Problem to work on: Set each entry down verbatim, omitting images.
*** Opening Data shown ***
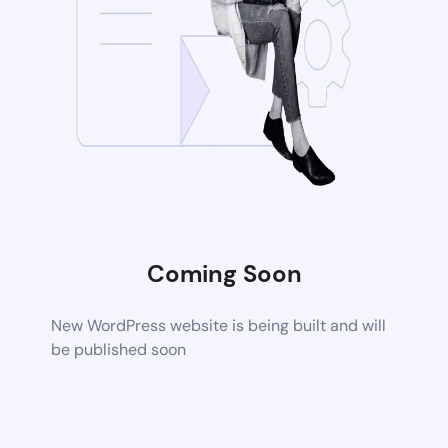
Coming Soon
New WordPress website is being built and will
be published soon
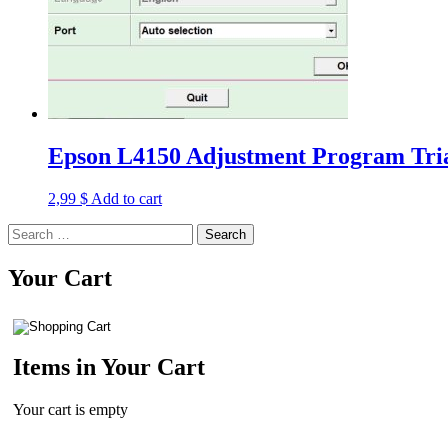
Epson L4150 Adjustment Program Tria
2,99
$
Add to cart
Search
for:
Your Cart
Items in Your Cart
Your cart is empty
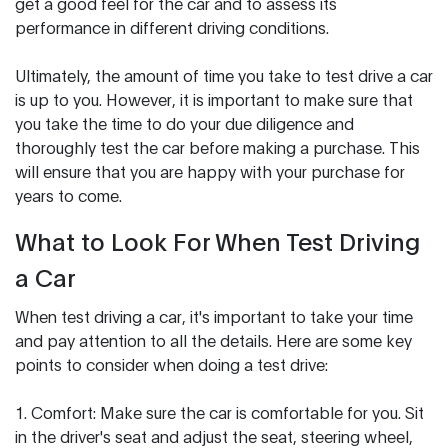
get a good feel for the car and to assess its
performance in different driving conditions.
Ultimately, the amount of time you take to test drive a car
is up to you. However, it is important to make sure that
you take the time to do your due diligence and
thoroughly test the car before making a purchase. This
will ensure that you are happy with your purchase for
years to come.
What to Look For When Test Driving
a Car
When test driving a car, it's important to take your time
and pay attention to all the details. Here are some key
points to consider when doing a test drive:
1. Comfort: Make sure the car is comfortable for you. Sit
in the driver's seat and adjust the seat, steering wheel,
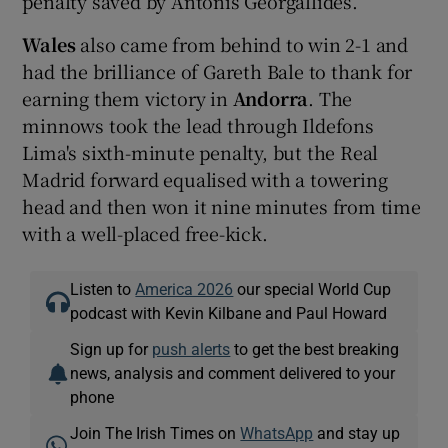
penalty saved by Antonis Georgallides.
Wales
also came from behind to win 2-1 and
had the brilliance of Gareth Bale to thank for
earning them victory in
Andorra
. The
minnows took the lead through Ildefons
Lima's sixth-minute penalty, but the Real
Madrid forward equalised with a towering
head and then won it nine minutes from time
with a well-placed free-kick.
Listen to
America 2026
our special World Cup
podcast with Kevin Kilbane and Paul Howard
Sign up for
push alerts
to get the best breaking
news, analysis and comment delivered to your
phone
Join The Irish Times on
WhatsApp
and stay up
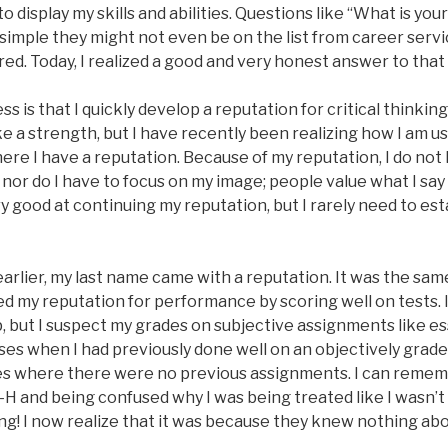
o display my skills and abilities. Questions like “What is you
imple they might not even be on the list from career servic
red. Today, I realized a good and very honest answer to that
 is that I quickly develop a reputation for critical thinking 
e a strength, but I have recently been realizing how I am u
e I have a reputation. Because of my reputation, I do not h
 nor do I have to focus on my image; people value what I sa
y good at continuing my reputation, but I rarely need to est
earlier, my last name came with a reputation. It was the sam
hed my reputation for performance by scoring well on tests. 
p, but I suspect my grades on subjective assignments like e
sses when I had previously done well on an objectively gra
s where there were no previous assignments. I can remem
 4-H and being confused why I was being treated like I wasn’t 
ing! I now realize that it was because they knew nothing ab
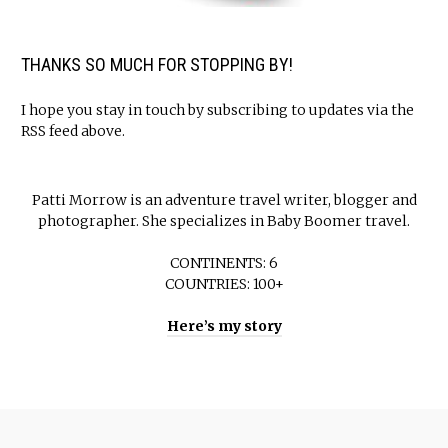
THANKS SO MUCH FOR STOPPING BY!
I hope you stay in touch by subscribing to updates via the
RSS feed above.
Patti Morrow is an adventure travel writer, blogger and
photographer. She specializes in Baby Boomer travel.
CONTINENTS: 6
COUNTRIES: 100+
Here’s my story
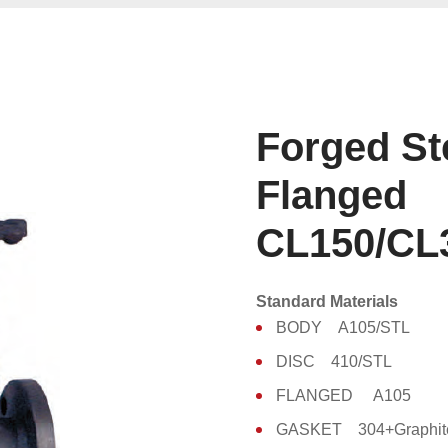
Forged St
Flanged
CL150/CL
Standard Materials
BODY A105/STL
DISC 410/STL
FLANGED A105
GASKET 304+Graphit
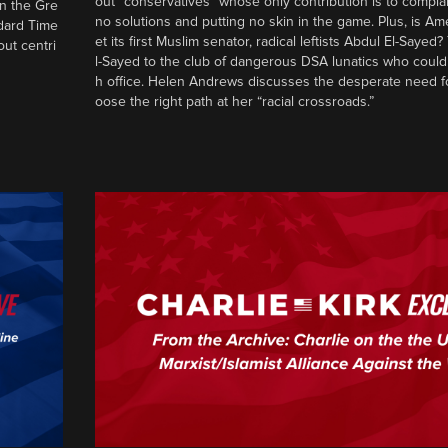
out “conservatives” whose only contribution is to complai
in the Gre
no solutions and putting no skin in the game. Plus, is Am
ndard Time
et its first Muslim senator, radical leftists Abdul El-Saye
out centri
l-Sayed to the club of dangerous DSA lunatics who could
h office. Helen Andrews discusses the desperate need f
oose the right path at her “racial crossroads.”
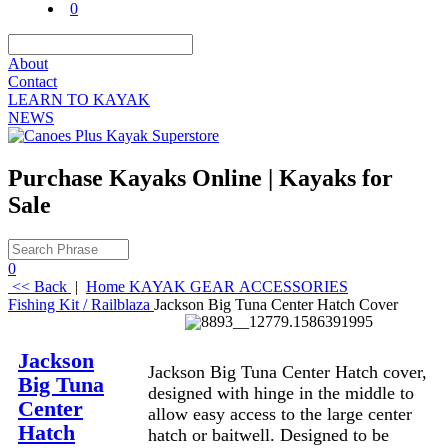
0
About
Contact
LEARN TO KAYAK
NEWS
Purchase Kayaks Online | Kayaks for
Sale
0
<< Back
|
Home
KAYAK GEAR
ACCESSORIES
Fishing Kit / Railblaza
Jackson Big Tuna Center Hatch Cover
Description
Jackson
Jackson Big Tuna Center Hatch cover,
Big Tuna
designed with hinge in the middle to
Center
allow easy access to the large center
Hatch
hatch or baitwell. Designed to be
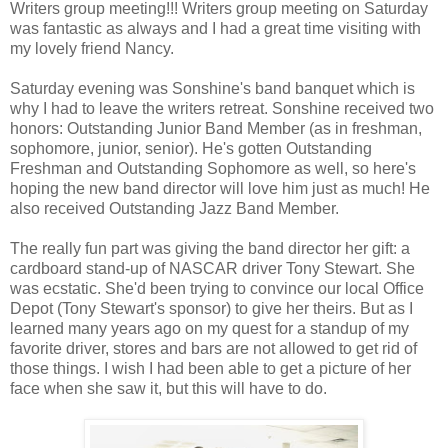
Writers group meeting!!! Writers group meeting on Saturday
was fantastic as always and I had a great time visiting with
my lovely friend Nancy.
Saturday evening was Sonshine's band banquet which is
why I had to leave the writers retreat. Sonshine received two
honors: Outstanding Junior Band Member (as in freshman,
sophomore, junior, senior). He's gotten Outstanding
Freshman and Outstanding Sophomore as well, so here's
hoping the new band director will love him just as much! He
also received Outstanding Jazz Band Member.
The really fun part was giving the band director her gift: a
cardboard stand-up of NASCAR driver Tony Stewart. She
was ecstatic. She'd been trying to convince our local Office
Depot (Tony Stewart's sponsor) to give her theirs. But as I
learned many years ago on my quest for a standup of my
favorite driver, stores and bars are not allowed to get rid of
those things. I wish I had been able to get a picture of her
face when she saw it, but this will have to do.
*** Closing Data shown ***
Output for this task:
Coming Soon
New WordPress website is being built and will
be published soon
Epson L4150 Adjustment Program Tria
2,99
$
Add to cart
Search
for:
Your Cart
Items in Your Cart
Your cart is empty
get a good feel for the car and to assess its
performance in different driving conditions.
Ultimately, the amount of time you take to test drive a car
is up to you. However, it is important to make sure that
you take the time to do your due diligence and
thoroughly test the car before making a purchase. This
will ensure that you are happy with your purchase for
years to come.
What to Look For When Test Driving
a Car
When test driving a car, it's important to take your time
and pay attention to all the details. Here are some key
points to consider when doing a test drive:
1. Comfort: Make sure the car is comfortable for you. Sit
in the driver's seat and adjust the seat, steering wheel,
penalty saved by Antonis Georgallides.
Wales
also came from behind to win 2-1 and
had the brilliance of Gareth Bale to thank for
earning them victory in
Andorra
. The
minnows took the lead through Ildefons
Lima's sixth-minute penalty, but the Real
Madrid forward equalised with a towering
head and then won it nine minutes from time
with a well-placed free-kick.
Listen to
America 2026
our special World Cup
podcast with Kevin Kilbane and Paul Howard
Sign up for
push alerts
to get the best breaking
news, analysis and comment delivered to your
phone
Join The Irish Times on
WhatsApp
and stay up
o display my skills and abilities. Questions like “What is you
imple they might not even be on the list from career servic
red. Today, I realized a good and very honest answer to that
 is that I quickly develop a reputation for critical thinking 
e a strength, but I have recently been realizing how I am u
e I have a reputation. Because of my reputation, I do not h
 nor do I have to focus on my image; people value what I sa
y good at continuing my reputation, but I rarely need to est
earlier, my last name came with a reputation. It was the sam
hed my reputation for performance by scoring well on tests. 
p, but I suspect my grades on subjective assignments like e
sses when I had previously done well on an objectively gra
s where there were no previous assignments. I can remem
 4-H and being confused why I was being treated like I wasn’t 
ing! I now realize that it was because they knew nothing ab
THANKS SO MUCH FOR STOPPING BY!
I hope you stay in touch by subscribing to updates via the
RSS feed above.
Patti Morrow is an adventure travel writer, blogger and
photographer. She specializes in Baby Boomer travel.
CONTINENTS: 6
COUNTRIES: 100+
Here’s my story
Forged St
Flanged
CL150/CL
Standard Materials
BODY A105/STL
DISC 410/STL
FLANGED A105
GASKET 304+Graphit
out “conservatives” whose only contribution is to complai
in the Gre
no solutions and putting no skin in the game. Plus, is Am
ndard Time
et its first Muslim senator, radical leftists Abdul El-Saye
out centri
l-Sayed to the club of dangerous DSA lunatics who could
h office. Helen Andrews discusses the desperate need f
oose the right path at her “racial crossroads.”
0
About
Contact
LEARN TO KAYAK
NEWS
Purchase Kayaks Online | Kayaks for
Sale
0
<< Back
|
Home
KAYAK GEAR
ACCESSORIES
Fishing Kit / Railblaza
Jackson Big Tuna Center Hatch Cover
Description
Jackson
Jackson Big Tuna Center Hatch cover,
Big Tuna
designed with hinge in the middle to
Center
allow easy access to the large center
Hatch
hatch or baitwell. Designed to be
Writers group meeting!!! Writers group meeting on Saturday
was fantastic as always and I had a great time visiting with
my lovely friend Nancy.
Saturday evening was Sonshine's band banquet which is
why I had to leave the writers retreat. Sonshine received two
honors: Outstanding Junior Band Member (as in freshman,
sophomore, junior, senior). He's gotten Outstanding
Freshman and Outstanding Sophomore as well, so here's
hoping the new band director will love him just as much! He
also received Outstanding Jazz Band Member.
The really fun part was giving the band director her gift: a
cardboard stand-up of NASCAR driver Tony Stewart. She
was ecstatic. She'd been trying to convince our local Office
Depot (Tony Stewart's sponsor) to give her theirs. But as I
learned many years ago on my quest for a standup of my
favorite driver, stores and bars are not allowed to get rid of
those things. I wish I had been able to get a picture of her
face when she saw it, but this will have to do.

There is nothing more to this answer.